Uma noiva que entra em colapso por causa da simetria de uma mesa? Uma família que precisa de uma estranha para que o próprio filho não se comporte como um adolescente revoltado? Eu sinto pena desse Atlas, de verdade. Deve ser exaustivo viver em um teatro onde até o seu encontro de Ano Novo é roteirizado para não ofender a paleta de cores da decoração.

— Você acha que ele está seguindo o roteiro também? — o homem perguntou, entrando em uma rua arborizada que levava à mansão dos Mitchell.

— Ah, com certeza. — Afirmou, convicta. — Ele provavelmente está lá agora, bebendo algo caro, odiando a gravata e esperando a "garota da Willow" chegar para que ele possa ignorá-la a noite toda. Mas tudo bem, eu também não estou aqui para fazer amizade. Eu só preciso que as fotos fiquem boas e que a comida seja de verdade. Se ele for um completo idiota, eu passo a noite conversando com as samambaias. Elas costumam ter mais conteúdo que esses herdeiros.

O motorista soltou uma risada curta, seca.

— As samambaias dos Mitchell são bem nutridas. É uma escolha sólida.

— Não me leve a mal, eu sei que você trabalha para eles. Mas me diga, como alguém aguenta essa gente? É tudo tão calculado. Eu aposto dez dólares que o Atlas tem aquele sotaque arrastado de quem nunca teve que pedir um desconto na vida e vai me perguntar em que área meu pai investe nos primeiros cinco minutos.

O carro parou suavemente em frente à imponente escadaria de acesso a mansão. Luzes de fada decoravam as árvores e os arbustos do jardim da frente, e o som sofisticado de uma orquestra de câmara flutuava pelo ar. O motorista desligou o motor, mas não saiu imediatamente para abrir a porta dela. Ele se virou no banco, retirando os óculos de sol. Seus olhos eram cor de avelã, astutos, e brilhavam com uma ironia cortante.
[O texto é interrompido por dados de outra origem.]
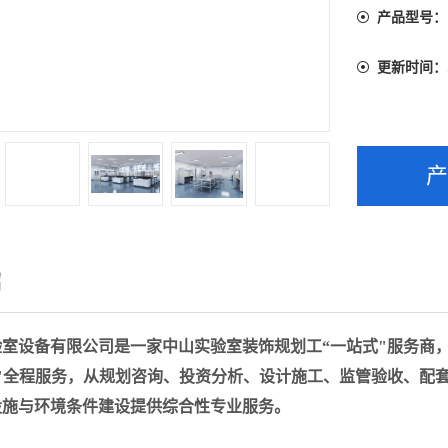
产品型号：
更新时间：
绍
验室
设备有限公司是一家
中山实验室装饰规划工
“一站式"服务商
匙"全程服务，从规划咨询、投资分析、设计施工、监管验收、配
设施与环境条件建设提供综合性专业服务。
— Bem, senhorita Breeland... — ele começou, estendendo a mão forte para trás, para destravar a porta daquela forma de propósito. — Eu tenho três notícias para você. A primeira é que o sotaque dele não é tão arrastado assim. A segunda é que o pai dele investe em tecnologia de segurança, o que é um tédio absoluto para conversar no jantar.

Éden sentiu um frio súbito na espinha. Ela olhou para o rosto dele, agora iluminado pelas luzes da entrada. Ele era jovem demais para ser o motorista da família, e o paletó do smoking, de perto, parecia custar mais do que o aluguel do seu apartamento por um ano.

— E a terceira? — ela perguntou, a voz subitamente pequena, murcha.

Ele deu um sorriso de lado, um que não tinha nada de robótico ou ensaiado. Era o sorriso de quem estava se divertindo mais do que deveria.

— A terceira é que eu detesto samambaias. Elas são péssimas ouvintes. E acho que acabei de perder dez dólares, porque eu realmente não dou a mínima para o que o seu pai faz da vida.

Éden ficou paralisada, com a mão na maçaneta da porta. O silêncio no carro tornou-se denso, preenchido apenas pelo tique-tique do motor esfriando. Ela o encarou, sentindo o sangue subir pelo pescoço, mas, em vez de pedir desculpas ou desmoronar de vergonha, ela soltou um suspiro longo e deixou um sorriso involuntário escapar.

— Pelo menos a parte do "desastre diplomático" era verdade.

Atlas soltou uma gargalhada genuína, máscula, saindo do carro para finalmente abrir a porta para ela.

— Senhorita Breeland, temos um teatro para encenar e, pelo que percebi, você também é péssima em seguir o roteiro. Isso vai ser bem mais divertido do que eu imaginei.